## SUPPLIED MATERIAL
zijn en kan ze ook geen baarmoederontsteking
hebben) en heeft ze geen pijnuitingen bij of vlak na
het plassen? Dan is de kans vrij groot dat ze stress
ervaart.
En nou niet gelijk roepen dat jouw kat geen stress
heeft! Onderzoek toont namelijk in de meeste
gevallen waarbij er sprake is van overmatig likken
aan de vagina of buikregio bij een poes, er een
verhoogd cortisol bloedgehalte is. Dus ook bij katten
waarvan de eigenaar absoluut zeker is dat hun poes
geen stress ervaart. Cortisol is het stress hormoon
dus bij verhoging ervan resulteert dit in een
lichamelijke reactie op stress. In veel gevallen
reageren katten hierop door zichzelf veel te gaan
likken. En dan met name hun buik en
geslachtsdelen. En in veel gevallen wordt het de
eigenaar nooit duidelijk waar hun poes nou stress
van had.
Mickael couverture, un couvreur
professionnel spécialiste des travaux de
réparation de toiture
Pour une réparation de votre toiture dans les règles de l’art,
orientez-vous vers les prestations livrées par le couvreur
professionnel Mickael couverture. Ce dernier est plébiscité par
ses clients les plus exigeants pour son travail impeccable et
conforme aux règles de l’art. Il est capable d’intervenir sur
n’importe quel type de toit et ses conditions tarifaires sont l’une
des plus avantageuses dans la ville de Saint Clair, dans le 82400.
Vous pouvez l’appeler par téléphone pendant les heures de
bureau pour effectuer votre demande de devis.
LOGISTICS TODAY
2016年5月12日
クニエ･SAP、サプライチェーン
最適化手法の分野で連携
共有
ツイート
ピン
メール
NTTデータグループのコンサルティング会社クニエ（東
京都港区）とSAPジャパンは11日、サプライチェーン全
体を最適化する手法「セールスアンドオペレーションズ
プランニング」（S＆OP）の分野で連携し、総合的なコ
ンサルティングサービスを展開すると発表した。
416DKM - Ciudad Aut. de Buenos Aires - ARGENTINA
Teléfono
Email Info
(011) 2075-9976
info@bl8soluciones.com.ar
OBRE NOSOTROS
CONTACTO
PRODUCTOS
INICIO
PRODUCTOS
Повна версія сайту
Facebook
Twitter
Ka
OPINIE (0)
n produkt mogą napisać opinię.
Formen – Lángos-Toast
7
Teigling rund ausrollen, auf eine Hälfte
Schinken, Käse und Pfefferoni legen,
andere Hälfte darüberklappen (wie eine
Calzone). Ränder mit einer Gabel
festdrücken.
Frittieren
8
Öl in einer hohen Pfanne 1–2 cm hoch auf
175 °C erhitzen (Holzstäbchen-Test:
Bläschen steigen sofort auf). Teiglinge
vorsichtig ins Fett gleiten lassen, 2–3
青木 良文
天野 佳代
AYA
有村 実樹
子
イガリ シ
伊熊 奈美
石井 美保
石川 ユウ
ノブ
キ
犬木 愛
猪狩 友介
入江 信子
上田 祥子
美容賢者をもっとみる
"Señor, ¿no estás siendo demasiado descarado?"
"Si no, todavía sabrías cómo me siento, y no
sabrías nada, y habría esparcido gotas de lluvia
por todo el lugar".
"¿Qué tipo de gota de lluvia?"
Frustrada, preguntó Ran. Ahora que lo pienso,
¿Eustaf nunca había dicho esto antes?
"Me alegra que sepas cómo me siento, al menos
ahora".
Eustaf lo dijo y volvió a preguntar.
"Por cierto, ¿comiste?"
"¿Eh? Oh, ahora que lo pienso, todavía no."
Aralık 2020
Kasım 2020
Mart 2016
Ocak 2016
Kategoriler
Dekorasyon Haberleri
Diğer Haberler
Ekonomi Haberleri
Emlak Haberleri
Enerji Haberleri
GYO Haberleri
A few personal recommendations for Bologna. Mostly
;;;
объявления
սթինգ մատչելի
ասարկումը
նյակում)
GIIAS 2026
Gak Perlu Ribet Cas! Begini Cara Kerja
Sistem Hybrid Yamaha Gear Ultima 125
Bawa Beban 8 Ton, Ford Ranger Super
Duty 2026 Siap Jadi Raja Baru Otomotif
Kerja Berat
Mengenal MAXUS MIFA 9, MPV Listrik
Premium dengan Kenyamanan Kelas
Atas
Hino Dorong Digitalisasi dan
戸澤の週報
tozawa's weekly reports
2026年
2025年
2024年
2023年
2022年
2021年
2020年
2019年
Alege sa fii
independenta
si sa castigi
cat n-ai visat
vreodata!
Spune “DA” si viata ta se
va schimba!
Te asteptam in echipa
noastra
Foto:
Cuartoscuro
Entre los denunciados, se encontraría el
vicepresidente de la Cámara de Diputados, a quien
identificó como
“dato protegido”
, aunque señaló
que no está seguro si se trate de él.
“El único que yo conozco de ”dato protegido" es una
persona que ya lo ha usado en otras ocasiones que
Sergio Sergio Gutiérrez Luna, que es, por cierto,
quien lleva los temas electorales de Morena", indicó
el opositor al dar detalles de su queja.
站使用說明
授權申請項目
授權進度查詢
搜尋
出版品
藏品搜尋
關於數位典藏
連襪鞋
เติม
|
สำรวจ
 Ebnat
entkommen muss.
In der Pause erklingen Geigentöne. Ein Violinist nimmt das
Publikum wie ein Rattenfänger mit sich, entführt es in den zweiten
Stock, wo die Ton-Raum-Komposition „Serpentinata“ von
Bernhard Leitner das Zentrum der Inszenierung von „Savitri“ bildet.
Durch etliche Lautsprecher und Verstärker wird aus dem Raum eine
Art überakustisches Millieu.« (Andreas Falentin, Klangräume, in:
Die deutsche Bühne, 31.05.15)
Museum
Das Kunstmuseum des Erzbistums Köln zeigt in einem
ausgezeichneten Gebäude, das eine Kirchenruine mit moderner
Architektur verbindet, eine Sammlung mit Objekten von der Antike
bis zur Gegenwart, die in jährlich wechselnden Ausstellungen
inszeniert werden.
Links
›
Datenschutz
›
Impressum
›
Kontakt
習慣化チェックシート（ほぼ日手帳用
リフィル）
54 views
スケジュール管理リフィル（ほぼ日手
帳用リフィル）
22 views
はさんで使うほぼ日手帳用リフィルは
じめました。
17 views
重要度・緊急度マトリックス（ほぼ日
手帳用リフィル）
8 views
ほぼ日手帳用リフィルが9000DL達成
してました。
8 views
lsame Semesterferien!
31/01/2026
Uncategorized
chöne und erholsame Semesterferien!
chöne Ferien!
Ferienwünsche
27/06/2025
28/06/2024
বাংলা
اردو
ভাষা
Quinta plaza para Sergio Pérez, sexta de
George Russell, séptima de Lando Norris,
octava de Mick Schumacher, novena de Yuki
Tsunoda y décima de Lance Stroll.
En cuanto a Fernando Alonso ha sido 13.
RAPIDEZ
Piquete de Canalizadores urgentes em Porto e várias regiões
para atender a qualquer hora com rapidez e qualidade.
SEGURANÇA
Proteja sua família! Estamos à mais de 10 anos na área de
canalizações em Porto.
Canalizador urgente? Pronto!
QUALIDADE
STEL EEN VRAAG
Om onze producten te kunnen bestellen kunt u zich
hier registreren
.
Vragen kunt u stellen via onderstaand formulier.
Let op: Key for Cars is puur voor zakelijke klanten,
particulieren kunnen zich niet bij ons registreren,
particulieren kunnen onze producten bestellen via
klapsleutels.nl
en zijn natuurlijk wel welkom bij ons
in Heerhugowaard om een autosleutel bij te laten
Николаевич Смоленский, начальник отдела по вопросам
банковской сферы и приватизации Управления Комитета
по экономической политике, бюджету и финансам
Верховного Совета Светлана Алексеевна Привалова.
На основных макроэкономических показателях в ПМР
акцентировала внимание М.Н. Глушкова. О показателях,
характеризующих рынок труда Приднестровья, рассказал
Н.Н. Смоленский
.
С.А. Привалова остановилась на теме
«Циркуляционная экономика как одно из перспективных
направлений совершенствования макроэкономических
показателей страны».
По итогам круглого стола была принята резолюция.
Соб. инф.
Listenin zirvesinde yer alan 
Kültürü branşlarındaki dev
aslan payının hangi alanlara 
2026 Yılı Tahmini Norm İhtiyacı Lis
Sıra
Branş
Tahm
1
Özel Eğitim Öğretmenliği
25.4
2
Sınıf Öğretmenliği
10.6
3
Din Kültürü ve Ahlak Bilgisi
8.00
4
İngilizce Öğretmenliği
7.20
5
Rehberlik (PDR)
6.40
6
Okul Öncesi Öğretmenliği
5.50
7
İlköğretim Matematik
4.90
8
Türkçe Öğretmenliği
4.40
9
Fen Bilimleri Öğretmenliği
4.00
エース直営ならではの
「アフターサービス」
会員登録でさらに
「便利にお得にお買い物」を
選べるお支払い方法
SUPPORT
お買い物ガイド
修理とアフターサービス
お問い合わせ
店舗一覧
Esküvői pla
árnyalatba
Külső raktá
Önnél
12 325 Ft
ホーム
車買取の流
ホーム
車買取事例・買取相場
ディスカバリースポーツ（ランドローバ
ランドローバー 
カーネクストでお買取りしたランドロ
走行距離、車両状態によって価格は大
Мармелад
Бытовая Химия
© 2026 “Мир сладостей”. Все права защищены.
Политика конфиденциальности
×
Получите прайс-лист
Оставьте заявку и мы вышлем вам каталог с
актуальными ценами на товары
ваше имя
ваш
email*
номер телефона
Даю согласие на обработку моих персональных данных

## EXERCISE DIRECTIONS
All lines in the entries above that hold the word "plus" need to be copied.

## RESULT
ses clients les plus exigeants pour son travail impeccable et
des plus avantageuses dans la ville de Saint Clair, dans le 82400.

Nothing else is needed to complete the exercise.